On Wed, Sep 28, 2011 at 10:27 AM, Kean Johnston <kean johnston gmail com> wrote:
>> Do you have a use case where hash-table lookups would be a bottleneck?
>
> Small mobile devices. Devices with only 64MB of RAM to play with. Embedded
> devices. Just because GLib is used mainly in GNOME don't make the assumption
> its the ONLY place. Not every deployment of GLib applications is on a
> multi-core CPU system with multi-gigs of memory, or even with traditional
> hard disks. Or even hard disks at all. Places where you are using GLib
> becuase its relatively small, not using the massive overhead that is GIO and
> which serves a different purpose entirely. Just becuase GLib and GIO come in
> the same tar does NOT mean they are always deployed side by side.

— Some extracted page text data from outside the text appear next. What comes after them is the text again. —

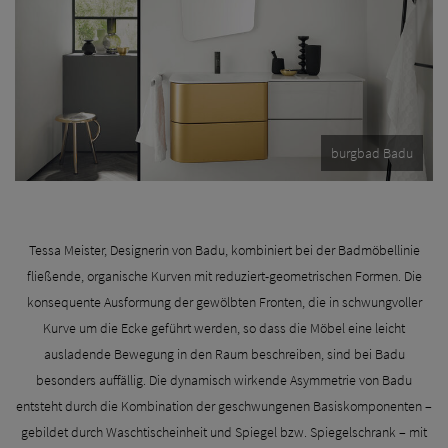
burgbad Badu
Tessa Meister, Designerin von Badu, kombiniert bei der Badmöbellinie
fließende, organische Kurven mit reduziert-geometrischen Formen. Die
konsequente Ausformung der gewölbten Fronten, die in schwungvoller
Kurve um die Ecke geführt werden, so dass die Möbel eine leicht
ausladende Bewegung in den Raum beschreiben, sind bei Badu
besonders auffällig. Die dynamisch wirkende Asymmetrie von Badu
entsteht durch die Kombination der geschwungenen Basiskomponenten –
gebildet durch Waschtischeinheit und Spiegel bzw. Spiegelschrank – mit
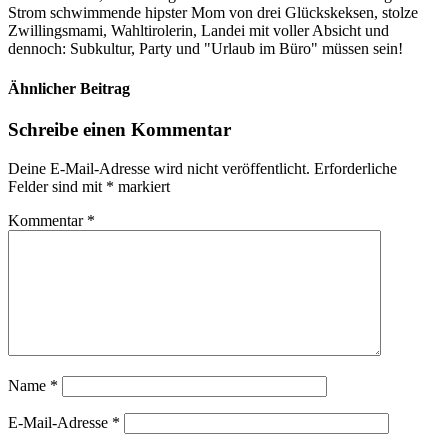
Strom schwimmende hipster Mom von drei Glückskeksen, stolze
Zwillingsmami, Wahltirolerin, Landei mit voller Absicht und
dennoch: Subkultur, Party und "Urlaub im Büro" müssen sein!
Ähnlicher Beitrag
Schreibe einen Kommentar
Deine E-Mail-Adresse wird nicht veröffentlicht.
Erforderliche
Felder sind mit
*
markiert
Kommentar
*
Name
*
E-Mail-Adresse
*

Writing embedded code and writing code that is portable between three
major desktop OSes are essentially orthogonal concerns. Scripting
languages such as Python use hash tables for all their namespace
lookups and as a common data structure - it's not a huge performance
concern.

>> With dual-core CPUs we have nowadays, disk access is likely to be much
>> slower than the hash-table work that GIO produces. And few programs
>> would need to stat that many files anyway.
>
> Really? On what do you base that information? There are three applications I
> want to write that even brought me to the GLib / Gtk+ world and ALL of them
> use stat because they are dealing with files. The bottom line is, although
> stat may be a low level system call, applications deal with files. A LOT. A
> HELL of a lot. stat is a basic file operation. It can be made to be more
> portable. That's all I am trying to do. It can abstract 95% of all of the
> problem areas. If you have an application that needs very specific,
> tied-to-one-OS stat structures then by all means use stat. But when a
> *Platform* library isn't abstracting a basic *platform* call, that's a
> problem and I don't understand all the resistance to it.

The problem is that stat is API from the 1970's. None of us really
want to prolong the life of code with such readable names as S_IFMT,
S_IFREG, st_blksize and EBADF. One of GIO's design goals was to come
up with a fully portable, modern abstraction on top of all this. I for
one would much rather be working with
G_FILE_ATTRIBUTE_STANDARD_IS_BACKUP, G_FILE_ATTRIBUTE_TIME_ACCESS etc.

GLib is a 21st century platform library, not a pile of portability
hacks. I admit that for convenience it's managed to acquire a bunch of
portability hacks, but this isn't a design goal. If you would like to
use GIO but find measurable performance problems or missing
functionality, bug reports are welcome.